When treating transgender prisoners, correctional health staff should be trained in transgender healthcare or have access to consultation with experts in transgender healthcare. Standards of care that have been developed by experts in transgender healthcare are available, such as the Guidelines for the Primary and Gender-Affirming Care of Transgender and Gender Nonbinary People which were developed at the University of California, San Francisco’s Center of Excellence for Transgender Health (2016). The Standards of Care for the Health of Transsexual, Transgender and Gender Nonconforming People (SOC; Coleman et al., 2012) are the most recent guidelines published by the World Professional Association for Transgender Health. How well these guidelines apply to correctional populations has been a source of debate and suggestions for revision of the sections that discuss incarcerated transgender persons have been offered by experts in the field (Brown, 2009; Osborne and Lawrence, 2016). In 2015, California Correctional Health Care Services released a Care Guide for Gender Dysphoria that includes patient education and self-management materials (California Correctional Health Care Services, 2016).

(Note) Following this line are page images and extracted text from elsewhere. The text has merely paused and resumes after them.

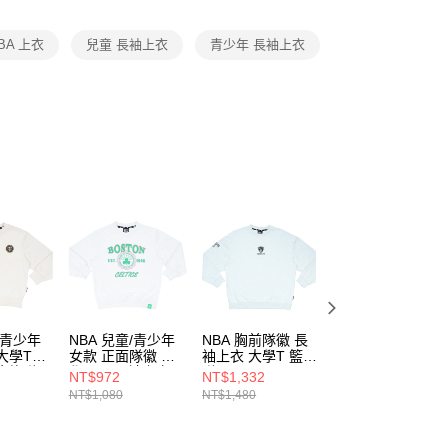
項】
恩沛科技股份有限公司提供之「AFTEE先享後付」服務完成之
BA 上衣
兒童 長袖上衣
青少年 長袖上衣
依本服務之必要範圍內提供個人資料，並將交易相關給付款項請
讓予恩沛科技股份有限公司。
個人資料處理事宜，請瀏覽以下網址：
ee.tw/terms/#terms3
年的使用者請事先徵得法定代理人或監護人之同意方可使用
E先享後付」，若未經同意申辦者引起之損失，本公司不負相關責
AFTEE先享後付」時，將依據個別帳號之用戶狀況，依本公司
核予不同之上限額度；若仍有額度不足之情形，本公司將視審查
用戶進行身份認證。
一人註冊多個帳號或使用他人資訊註冊。若發現惡意使用之情
科技股份有限公司將有權停止該用戶之使用額度並採取法律行
/青少年
NBA 兒童/青少年
NBA 胸前隊徽 長
NBA 兒童/青少年
大學TEE
女款 正面隊徽 大
袖上衣 大學T 籃網
拼色 繡花 大學
金塊隊
學TEE 長袖上衣
隊 3555100711
TEE 長袖上衣 太
NT$972
NT$1,332
NT$1,062
31
塞爾提克隊
陽隊 3556101172
NT$1,080
NT$1,480
NT$1,180
3554100609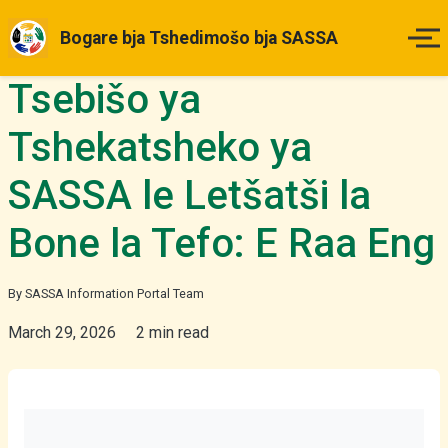
Bogare bja Tshedimošo bja SASSA
Tsebišo ya
Legae
Tshekatsheko ya
Matšatšikgwedi a Tefo
SASSA le Letšatši la
Ditlhahlo tša Maemo
Bone la Tefo: E Raa Eng
Ka Fao o ka Dirago Kgopelo
By SASSA Information Portal Team
Diboipiletšo
March 29, 2026
2 min read
Ditaba & Dikgakollo
Tše Dingwe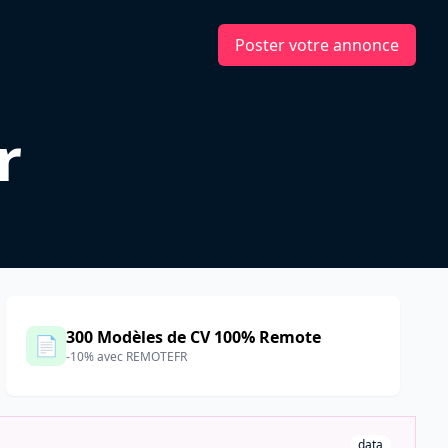
Poster votre annonce
r
300 Modèles de CV 100% Remote
📄
-10% avec REMOTEFR
data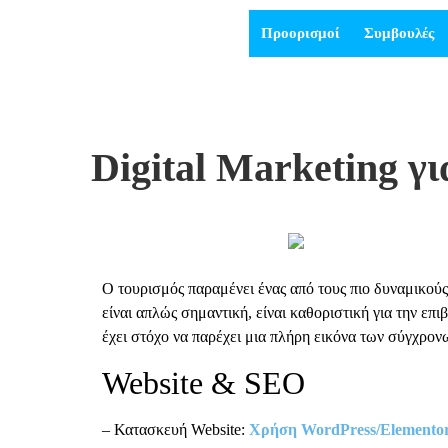
Προορισμοί
Συμβουλές
Digital Marketing γ
Ο τουρισμός παραμένει ένας από τους πιο δυναμικούς 
είναι απλώς σημαντική, είναι καθοριστική για την επι
έχει στόχο να παρέχει μια πλήρη εικόνα των σύγχρονω
Website & SEO
– Κατασκευή Website:
Χρήση WordPress/Elemento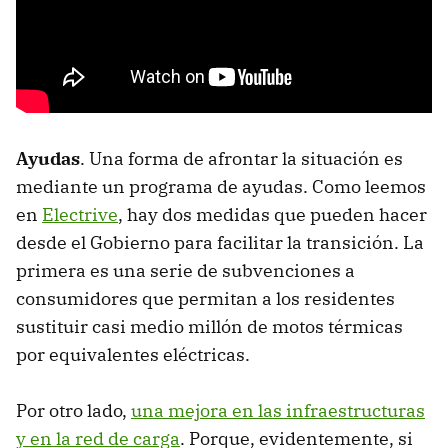
Ayudas
. Una forma de afrontar la situación es
mediante un programa de ayudas. Como leemos
en
Electrive
, hay dos medidas que pueden hacer
desde el Gobierno para facilitar la transición. La
primera es una serie de subvenciones a
consumidores que permitan a los residentes
sustituir casi medio millón de motos térmicas
por equivalentes eléctricas.
Por otro lado,
una mejora en las infraestructuras
y en la red de carga
. Porque, evidentemente, si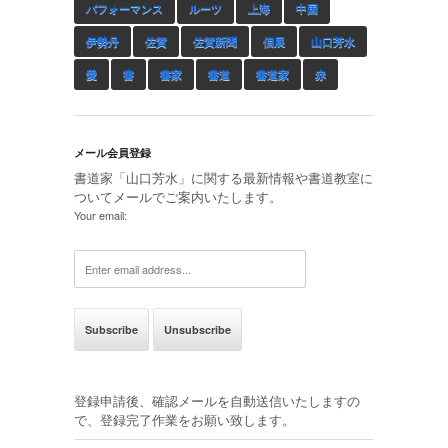
パフォーマンス
ルーツ
上海
中国
伊勢丹
佐賀
佐賀新聞
個展
山口芳水
愛
書
書家
書道
書道家
赤
メール会員登録
書道家「山口芳水」に関する最新情報や書道教室に
ついてメールでご案内いたします。
Your email:
登録申請後、確認メールを自動送信いたしますの
で、登録完了作業をお願い致します。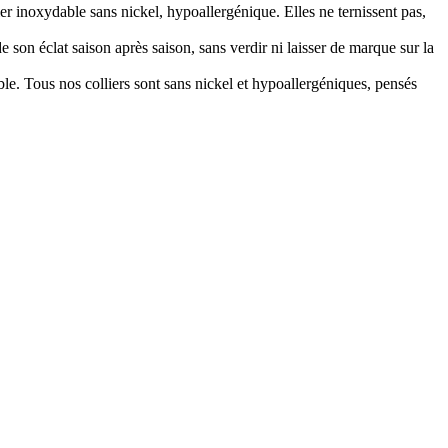
cier inoxydable sans nickel, hypoallergénique. Elles ne ternissent pas,
e son éclat saison après saison, sans verdir ni laisser de marque sur la
able. Tous nos colliers sont sans nickel et hypoallergéniques, pensés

Hormones are a serious medical necessity for many transgender women. Data from general populations of transgender people have documented that access to hormone therapy improves quality of life, reduces substance use, suicidality and symptoms of depression and anxiety (Ainsworth and Spiegel, 2010; Colton Meier et al., 2011; Gorin-Lazard et al., 2012). Transgender women who have been taking hormones prior to incarceration should not abruptly have their hormone therapy discontinued, whether or not the hormones were obtained with a prescription, as this may result in hot flashes, dizziness, anxiety, suicidality, desire to engage in self-castration and other mental health effects that can have dire physical consequences. Transgender women often have varied levels of access to healthcare outside of correctional settings; thus, many policy advocates insist that transgender women should not be required to produce documentation of transition-related treatments prior to incarceration and access should not be restricted to those who were receiving treatment prior to incarceration. However, there continues to be some controversy around this recommendation as some correctional facility staff express concern that hormone therapy may be requested by prisoners who use it as a commodity to gain privileges they would not otherwise have access to. Ideally, transgender prisoners who have not received hormone therapy prior to incarceration should be evaluated by a qualified healthcare provider to determine their treatment needs.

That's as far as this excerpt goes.